(Input data Opens)

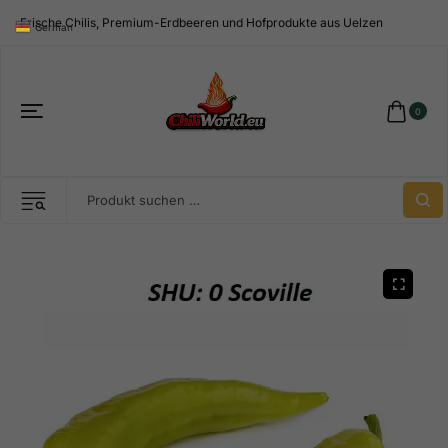
Frische Chilis, Premium-Erdbeeren und Hofprodukte aus Uelzen
German
▼
0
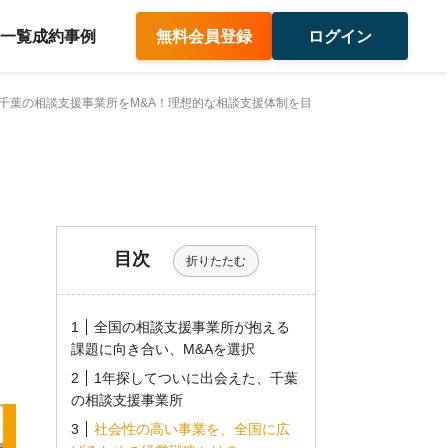
件一覧
成約事例
無料会員登録
ログイン
千葉の相談支援事業所をM&A！理想的な相談支援体制を目
目次
折りたたむ
全国の相談支援事業所が抱える
課題に向き合い、M&Aを選択
1年探してついに出会えた、千葉
の相談支援事業所
社会性の高い事業を、全国に広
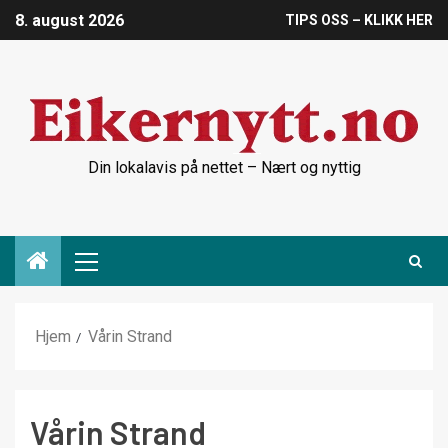
8. august 2026
TIPS OSS – KLIKK HER
Din lokalavis på nettet – Nært og nyttig
Hjem
Vårin Strand
Vårin Strand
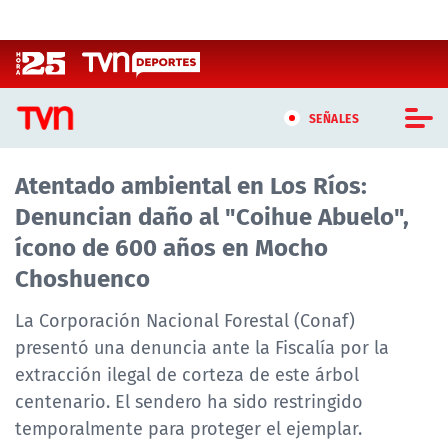
Click acá para ir directamente al contenido
SEÑALES
Atentado ambiental en Los Ríos:
CASTING MASTERCHEF CHILE
Denuncian daño al "Coihue Abuelo",
CASTING TVN VERTICAL
ícono de 600 años en Mocho
Choshuenco
TVN VERTICAL
La Corporación Nacional Forestal (Conaf)
TVN PLAY
presentó una denuncia ante la Fiscalía por la
extracción ilegal de corteza de este árbol
PROGRAMAS
centenario. El sendero ha sido restringido
TELESERIES
temporalmente para proteger el ejemplar.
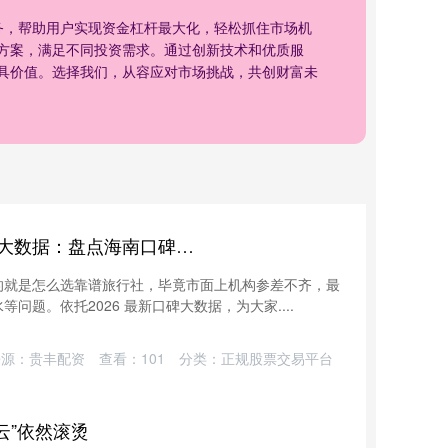
务，帮助用户实现资金杠杆最大化，轻松抓住市场机
方案，满足不同投资需求。通过创新技术和优质服
具价值。选择我们，从容应对市场挑战，共创财富未
魔方智投配资 2026 最新口碑大数据：盘点海南口碑最好的旅行社前十名
的就是怎么选靠谱旅行社，毕竟市面上机构参差不齐，最
题。依托2026 最新口碑大数据，为大家....
来源：贵丰配资
查看：
101
分类：
正规股票交易平台
云”依然滚烫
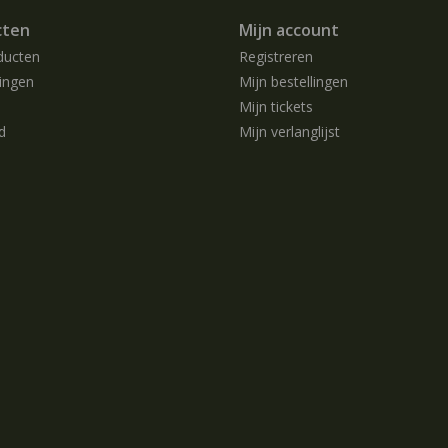
cten
Mijn account
ducten
Registreren
ingen
Mijn bestellingen
Mijn tickets
d
Mijn verlanglijst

(Input data Closes)

Output the whole listing without change. Any picture is to be left out.

• Answer section:
Frische Chilis, Premium-Erdbeeren und Hofprodukte aus Uelzen
German
▼
0
件一覧
成約事例
無料会員登録
ログイン
千葉の相談支援事業所をM&A！理想的な相談支援体制を目
目次
折りたたむ
全国の相談支援事業所が抱える
課題に向き合い、M&Aを選択
1年探してついに出会えた、千葉
の相談支援事業所
社会性の高い事業を、全国に広
8. august 2026
TIPS OSS – KLIKK HER
Din lokalavis på nettet – Nært og nyttig
Hjem
Vårin Strand
Vårin Strand
Click acá para ir directamente al contenido
SEÑALES
Atentado ambiental en Los Ríos:
CASTING MASTERCHEF CHILE
Denuncian daño al "Coihue Abuelo",
CASTING TVN VERTICAL
ícono de 600 años en Mocho
Choshuenco
TVN VERTICAL
La Corporación Nacional Forestal (Conaf)
TVN PLAY
presentó una denuncia ante la Fiscalía por la
extracción ilegal de corteza de este árbol
PROGRAMAS
centenario. El sendero ha sido restringido
TELESERIES
temporalmente para proteger el ejemplar.
务，帮助用户实现资金杠杆最大化，轻松抓住市场机
方案，满足不同投资需求。通过创新技术和优质服
具价值。选择我们，从容应对市场挑战，共创财富未
魔方智投配资 2026 最新口碑大数据：盘点海南口碑最好的旅行社前十名
的就是怎么选靠谱旅行社，毕竟市面上机构参差不齐，最
题。依托2026 最新口碑大数据，为大家....
来源：贵丰配资
查看：
101
分类：
正规股票交易平台
云”依然滚烫
cten
Mijn account
ducten
Registreren
ingen
Mijn bestellingen
Mijn tickets
d
Mijn verlanglijst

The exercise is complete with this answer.